What to work on:
Report each line from the listing that the string "making" appears in.

Recorded data:
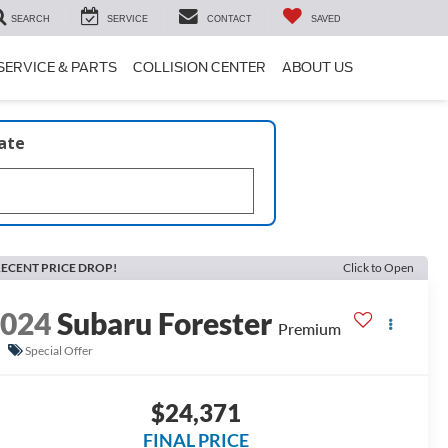
SEARCH
SERVICE
CONTACT
SAVED
SERVICE & PARTS
COLLISION CENTER
ABOUT US
late
ECENT PRICE DROP!
Click to Open
2024
Subaru Forester
Premium
Special Offer
$24,371
FINAL PRICE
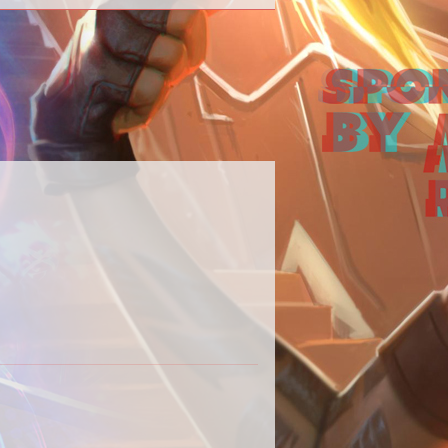
 our Destiny 2 content in one place.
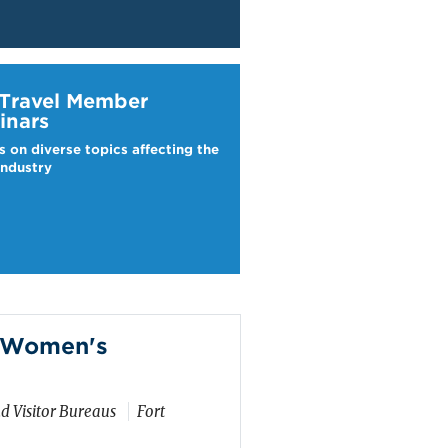
ravel Webinars
 Travel Member
inars
s on diverse topics affecting the
industry
m Women's
d Visitor Bureaus
Fort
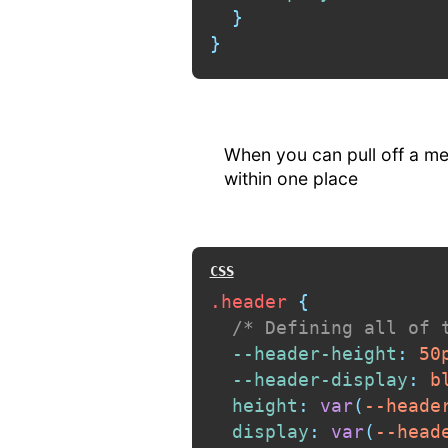
}
}
When you can pull off a med
within one place
.header
{
/* Defining all of 
--header-height
:
 50
--header-display
:
 b
height
:
var
(
--heade
display
:
var
(
--head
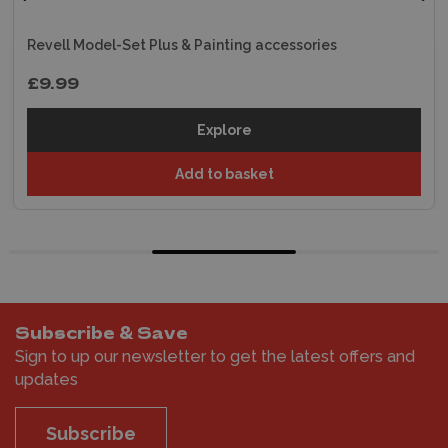
Revell Model-Set Plus & Painting accessories
£9.99
Explore
Add to basket
Subscribe & Save
Sign to up our newsletter to get the latest offers and
updates
Subscribe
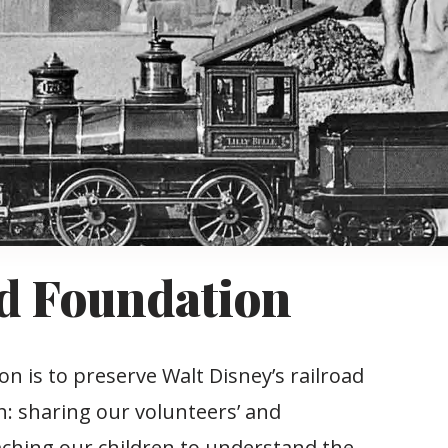
d Foundation
 is to preserve Walt Disney’s railroad
h: sharing our volunteers’ and
eaching our children to understand the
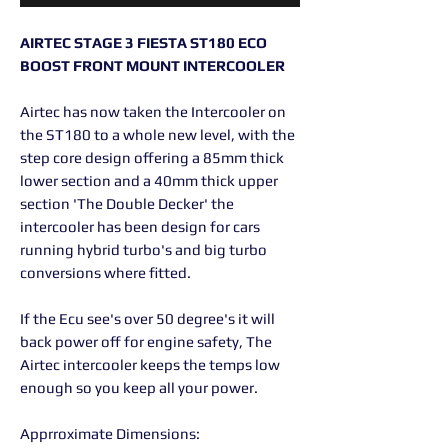
AIRTEC STAGE 3 FIESTA ST180 ECO
BOOST FRONT MOUNT INTERCOOLER
Airtec has now taken the Intercooler on
the ST180 to a whole new level, with the
step core design offering a 85mm thick
lower section and a 40mm thick upper
section 'The Double Decker' the
intercooler has been design for cars
running hybrid turbo's and big turbo
conversions where fitted.
If the Ecu see's over 50 degree's it will
back power off for engine safety, The
Airtec intercooler keeps the temps low
enough so you keep all your power.
Apprroximate Dimensions:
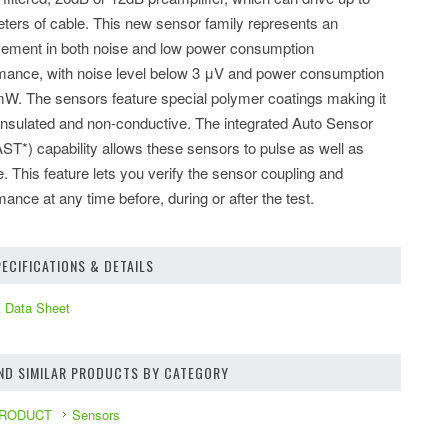
ters of cable. This new sensor family represents an
ement in both noise and low power consumption
mance, with noise level below 3 μV and power consumption
mW. The sensors feature special polymer coatings making it
nsulated and non-conductive. The integrated Auto Sensor
AST*) capability allows these sensors to pulse as well as
e. This feature lets you verify the sensor coupling and
mance at any time before, during or after the test.
ECIFICATIONS & DETAILS
 Data Sheet
IND SIMILAR PRODUCTS BY CATEGORY
PRODUCT
Sensors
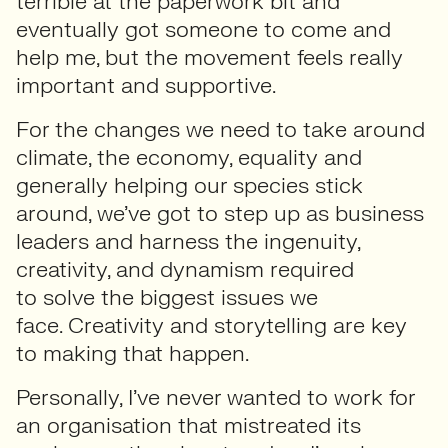
terrible at the paperwork bit and
eventually got someone to come and
help me, but the movement feels really
important and supportive.
For the changes we need to take around
climate, the economy, equality and
generally helping our species stick
around, we’ve got to step up as business
leaders and harness the ingenuity,
creativity, and dynamism required
to solve the biggest issues we
face. Creativity and storytelling are key
to making that happen.
Personally, I’ve never wanted to work for
an organisation that mistreated its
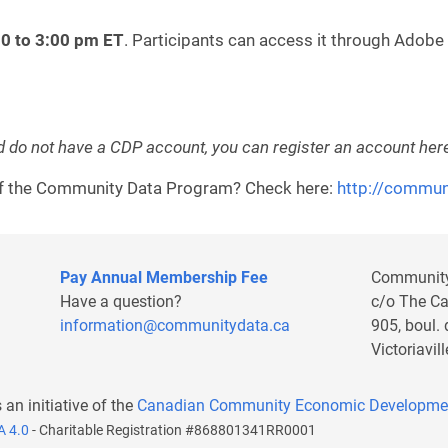
30 to 3:00 pm ET
. Participants can access it through Adobe
d do not have a CDP account, you can register an account her
 of the Community Data Program? Check here:
http://commun
Pay Annual Membership Fee
Communit
Have a question?
c/o The C
information@communitydata.ca
905, boul.
Victoriavi
s an initiative of the
Canadian Community Economic Developme
A 4.0
- Charitable Registration #868801341RR0001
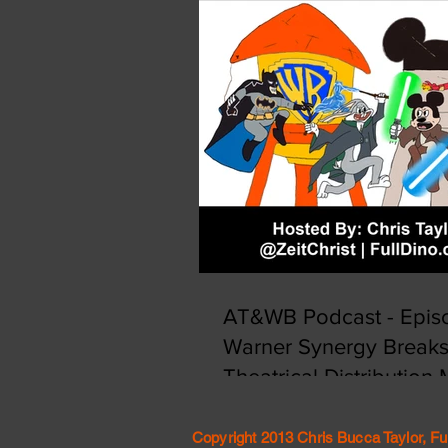
AT&WB Podcast - Episo
Warner Synergy Break
Theatrical Distribution
Copyright 2013 Chris Bucca Taylor, Fu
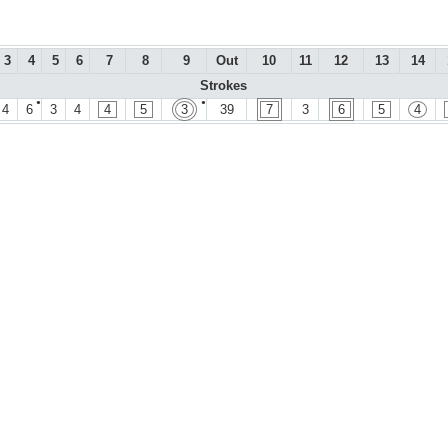
3
4
5
6
7
8
9
Out
10
11
12
13
14
Strokes
●
●
4
6
3
4
4
5
3
39
7
3
6
5
4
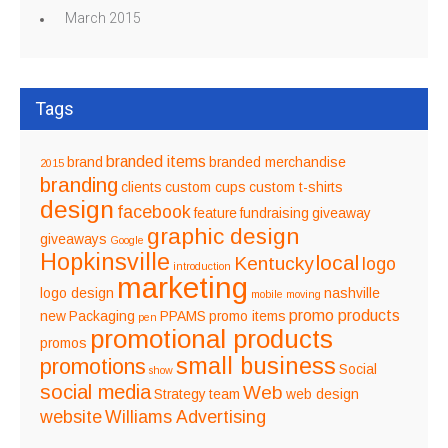
March 2015
Tags
branded items
brand
branded merchandise
2015
branding
clients
custom cups
custom t-shirts
design
facebook
feature
fundraising
giveaway
graphic design
giveaways
Google
Hopkinsville
local
Kentucky
logo
introduction
marketing
logo design
nashville
mobile
moving
promo products
new
Packaging
PPAMS
promo items
pen
promotional products
promos
small business
promotions
Social
show
social media
Web
Strategy
team
web design
website
Williams Advertising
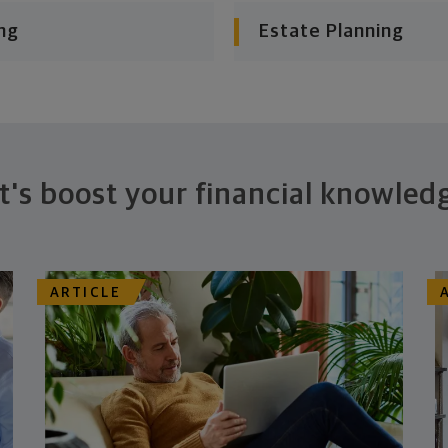
ng
Estate Planning
t's boost your financial knowled
ARTICLE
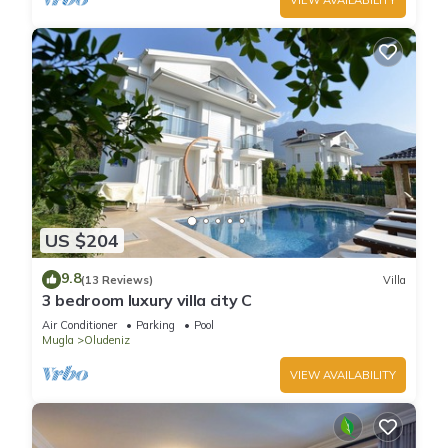
US $204
9.8
(13 Reviews)
Villa
3 bedroom luxury villa city C
Air Conditioner
Parking
Pool
Mugla
Oludeniz
VIEW AVAILABILITY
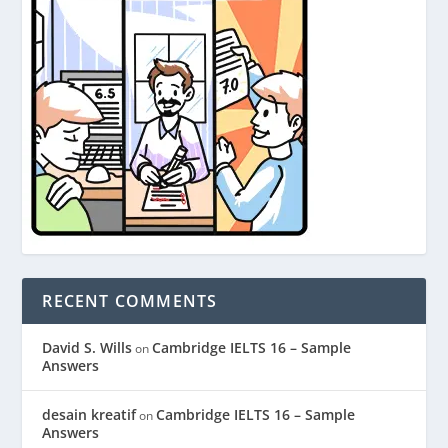
RECENT COMMENTS
David S. Wills
Cambridge IELTS 16 – Sample
on
Answers
desain kreatif
Cambridge IELTS 16 – Sample
on
Answers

Answer to this task:
mW. The sensors feature special polymer coatings making it
to making that happen.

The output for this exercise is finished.